As you can see from ls(directory listing) we stored cookie to file named cookie.

alfred@alfred-laptop:~/www/6500588$ ls -al
total 20
drwxr-xr-x  2 alfred alfred 4096 2011-06-28 04:27 .
drwxr-xr-x 19 alfred alfred 4096 2011-06-28 03:59 ..
-rw-r--r--  1 alfred alfred  196 2011-06-28 04:27 cookie
-rw-r--r--  1 alfred alfred   12 2011-06-28 04:00 no.php
-rw-r--r--  1 alfred alfred  114 2011-06-28 04:12 yes.php

---

That cookie to keep track of the count contains the following information according to cat(shows output of file)

alfred@alfred-laptop:~/www/6500588$ cat cookie 
# Netscape HTTP Cookie File
# http://curl.haxx.se/rfc/cookie_spec.html
# This file was generated by libcurl! Edit at your own risk.

localhost   FALSE   /   FALSE   0   PHPSESSID   1h6710hhk84e0k9bj2kg7p03u5

---

We next use that cookie to keep track of the count.

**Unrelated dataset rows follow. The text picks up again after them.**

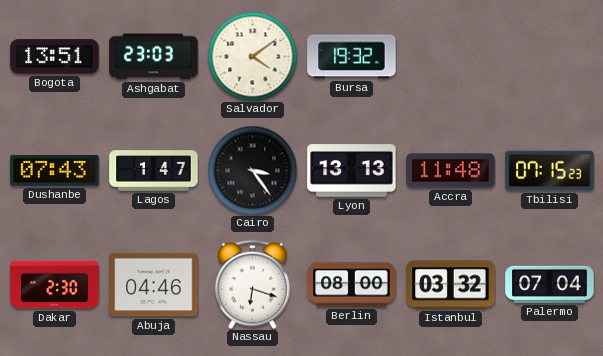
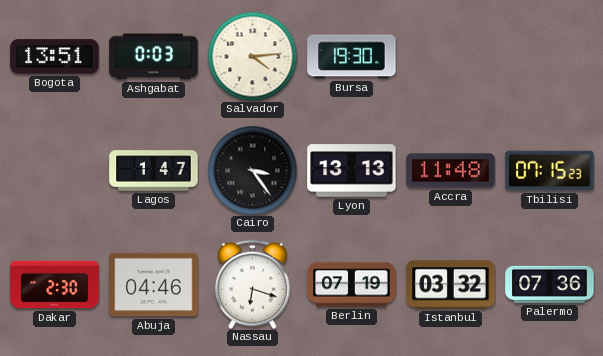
Ashgabat: 23:03 -> 0:03
Salvador: 4:09 -> 4:14
Bursa: 19:32 -> 19:30
Dushanbe: 07:43 -> none
Berlin: 08:00 -> 07:19
Palermo: 07:04 -> 07:36
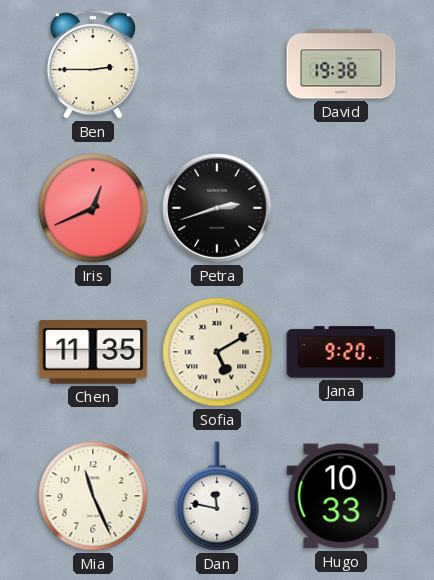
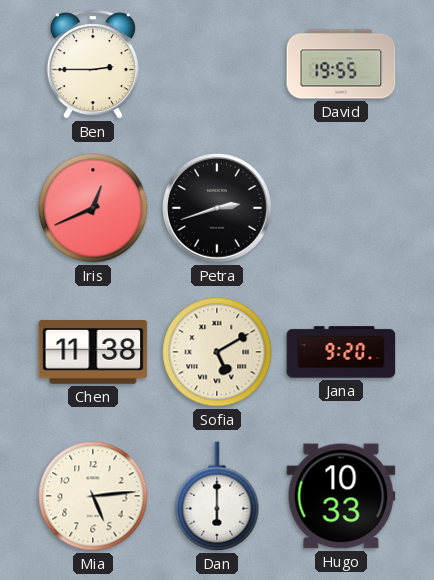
David: 19:38 -> 19:55
Chen: 11:35 -> 11:38
Mia: 11:26 -> 5:14
Dan: 11:47 -> 6:00
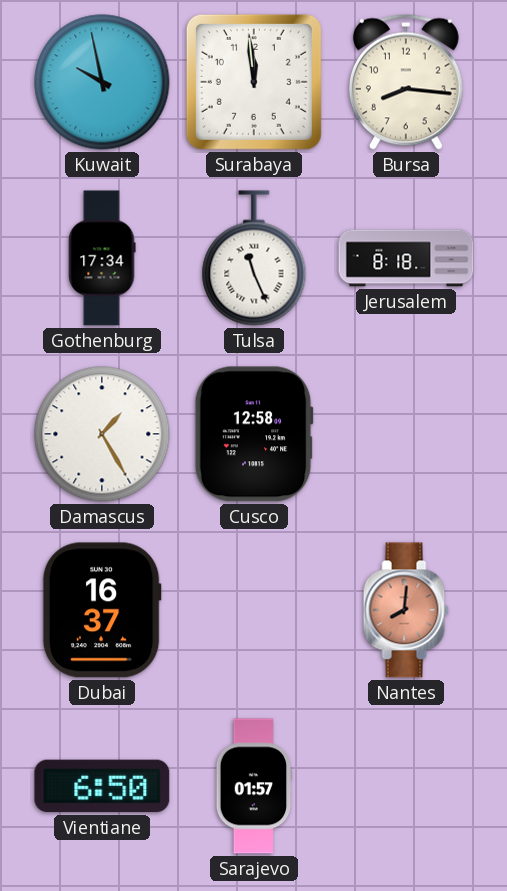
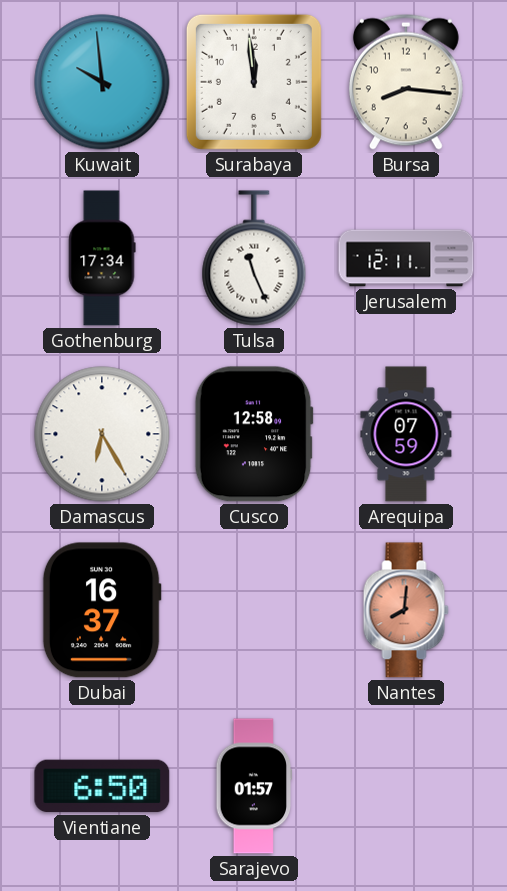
Kuwait: 9:58 -> 9:59
Jerusalem: 8:18 -> 12:11
Damascus: 1:25 -> 6:25
Arequipa: none -> 07:59
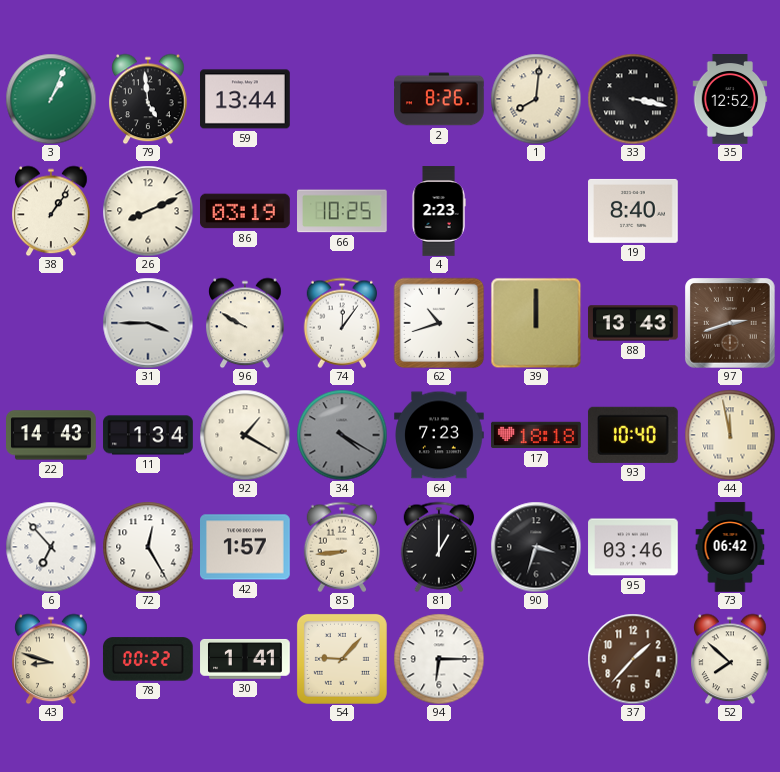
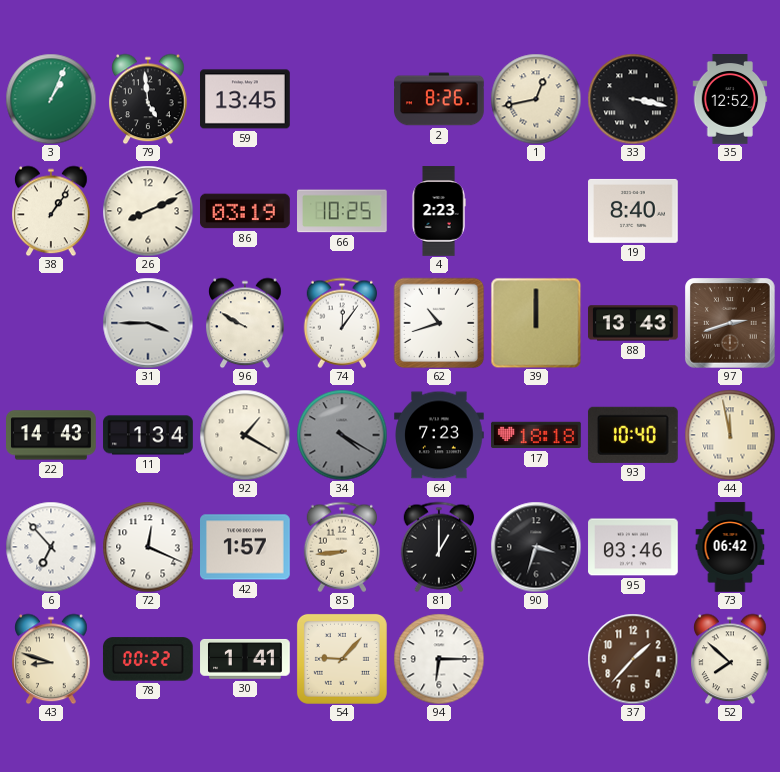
59: 13:44 -> 13:45
1: 8:01 -> 12:43
72: 12:25 -> 12:19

alfred@alfred-laptop:~/www/6500588$ curl http://localhost/6500588/yes.php -v -b cookie
* About to connect() to localhost port 80 (#0)
*   Trying ::1... Connection refused
*   Trying 127.0.0.1... connected
* Connected to localhost (127.0.0.1) port 80 (#0)
> GET /6500588/yes.php HTTP/1.1
> User-Agent: curl/7.21.0 (i686-pc-linux-gnu) libcurl/7.21.0 OpenSSL/0.9.8o zlib/1.2.3.4 libidn/1.18
> Host: localhost
> Accept: */*
> Cookie: PHPSESSID=1h6710hhk84e0k9bj2kg7p03u5
> 
< HTTP/1.1 200 OK
< Date: Tue, 28 Jun 2011 02:40:18 GMT
< Server: Apache/2.2.16 (Ubuntu)
< X-Powered-By: PHP/5.3.3-1ubuntu9.3
< Expires: Thu, 19 Nov 1981 08:52:00 GMT
< Cache-Control: no-store, no-cache, must-revalidate, post-check=0, pre-check=0
< Pragma: no-cache
< Vary: Accept-Encoding
< Content-Length: 1
< Content-Type: text/html
< 
* Connection #0 to host localhost left intact
* Closing connection #0
1

As you can see we used that cookie with the same ID 1h6710hhk84e0k9bj2kg7p03u5 and the count is 1 instead of 0 when we don't use any cookie(or not store cookie and get new cookie).

---

So basically i need to authenticate users based on his sessions.

sessions are just simple using cookies(sessionid) under the cover. You could for example override the standard implementation for sessions to use the database instead of the filesystem(interesting read!). But I would just use the session_id you receive from PHP(session_id) within your tornado application to authenticate your session because that should be unique(hard to guess).

session_id() returns the session id for the current session or the empty string ("") if there is no current session (no current session id exists).

---

P.S: I hope this answers your question a little bit. If not you could ask in the comments for a little bit more information?